Bryce Harper Calls Lack of MLB Players in Olympics ‘Dumb,’ ‘Such a Travesty’

Alex Brandon/Associated PressBryce Harper is ready to put on a new jersey again. The United States jersey, more specifically. The star outfielder for the Philadelphia Phillies went on the Starting 9 podcast this week and spoke about Major League Baseball’s refusal to allow big leaguers to play in international events like the Olympics. While baseball isn’t an official Olympic sport…

Bryce Harper Calls Lack of MLB Players in Olympics ‘Dumb,’ ‘Such a Travesty’

FILE - In this July 16, 2018, file photo, Washington Nationals Bryce Harper (34) reacts to his winning hit during the Major League Baseball Home Run Derby, in Washington. A person familiar with the negotiations tells The Associated Press that Bryce Harper and the Philadelphia Phillies have agreed to a $330 million, 13-year contract, the largest deal in baseball history. The person spoke to the AP on condition of anonymity Thursday, Feb. 28, 2019,  because the agreement is subject to a successful physical. (AP Photo/Alex Brandon, File)

Alex Brandon/Associated Press

Bryce Harper is ready to put on a new jersey again. The United States jersey, more specifically. 

The star outfielder for the Philadelphia Phillies went on the Starting 9 podcast this week and spoke about Major League Baseball’s refusal to allow big leaguers to play in international events like the Olympics. 

While baseball isn’t an official Olympic sport for 2020, the 27-year-old believes the lack of foresight on the part of MLB is hurting the game. 

“It is such a travesty to me,” Harper said. “The 2020 Olympics, in Japan. And you’re not sending big league guys? Are you kidding me? You want to grow the game as much as possible and you’re not going to let us play in the Olympics because you don’t want to [lose] out on money for a two-week period? OK, that’s dumb.”

With the coronavirus pandemic delaying the Tokyo games until 2021, Harper believes there’s an opportunity to “shock the world” and put the sport back in with the best players committed to their home countries. 

To hear the outfielder explain it, bringing the sport back to the Olympics in a country that rivals america’s passion for baseball is a no-brainer. 
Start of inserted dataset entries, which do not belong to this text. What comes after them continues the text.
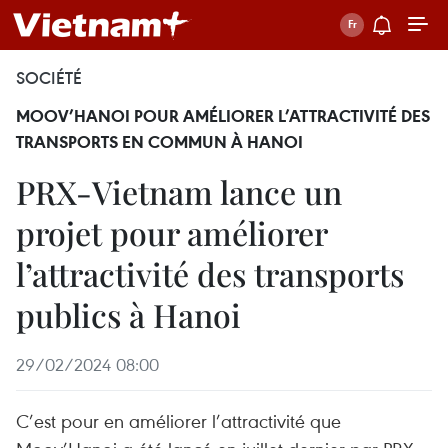
SOCIÉTÉ
MOOV’HANOI POUR AMÉLIORER L’ATTRACTIVITÉ DES
TRANSPORTS EN COMMUN À HANOI
PRX-Vietnam lance un
projet pour améliorer
l’attractivité des transports
publics à Hanoi
29/02/2024 08:00
C’est pour en améliorer l’attractivité que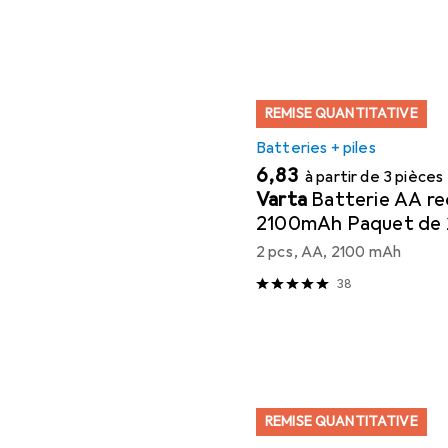
REMISE QUANTITATIVE
Batteries + piles
EUR
6,83
à partir de 3 pièces
Varta
Batterie AA re
2100mAh Paquet de 2
recyclées
2 pcs, AA, 2100 mAh
38
REMISE QUANTITATIVE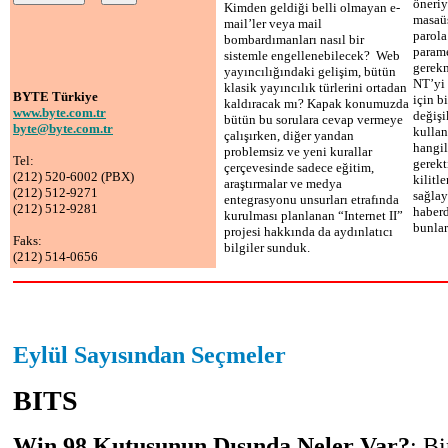
öneri
Kimden geldiği belli olmayan e-
masaü
mail’ler veya mail
parola
bombardımanları nasıl bir
parame
sistemle engellenebilecek? Web
gerek
yayıncılığındaki gelişim, bütün
NT’yi 
klasik yayıncılık türlerini ortadan
BYTE Türkiye
için b
kaldıracak mı? Kapak konumuzda
www.byte.com.tr
değişi
bütün bu sorulara cevap vermeye
byte@byte.com.tr
kulla
çalışırken, diğer yandan
hangil
problemsiz ve yeni kurallar
Tel:
gerekt
çerçevesinde sadece eğitim,
(212) 520-6002 (PBX)
kilitl
araştırmalar ve medya
(212) 512-9271
sağla
entegrasyonu unsurları etrafında
(212) 512-9281
haberd
kurulması planlanan “Internet II”
bunlar
projesi hakkında da aydınlatıcı
Faks:
bilgiler sunduk.
(212) 514-0656
Eylül Sayısından Seçmeler
BITS
Win 98 Kutusunun Dışında Neler Var?
: Bi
“You have [Shohei] Ohtani going back playing for Japan, facing Mike Trout,” Harper said. “Just imagine that. … Can you imagine being in a foreign country, standing on the line, listening to your anthem blare? Dude, there is nothing better. It fires me up sitting here. There’s nothing better.”

Currently, MLB players are permitted to take part in the World Baseball Classic, but the spring tournament hardly carries the same gravitas as the Olympic stage.

Baseball was last officially included in the games in 2008. At the time, the teams were comprised of minor league and amateur players. The United States finished third behind Cuba and South Korea.

In retrospect, that American team should’ve placed higher on the podium with the likes of Brett Anderson, Jake Arrieta, Trevor Cahill, R.A. Dickey, Stephen Strasburg, Jayson Nix and Dexter Fowler on the roster.

Harper wants to run it back with all pros. There’s certainly no question it would make for a highly entertaining product if it were allowed.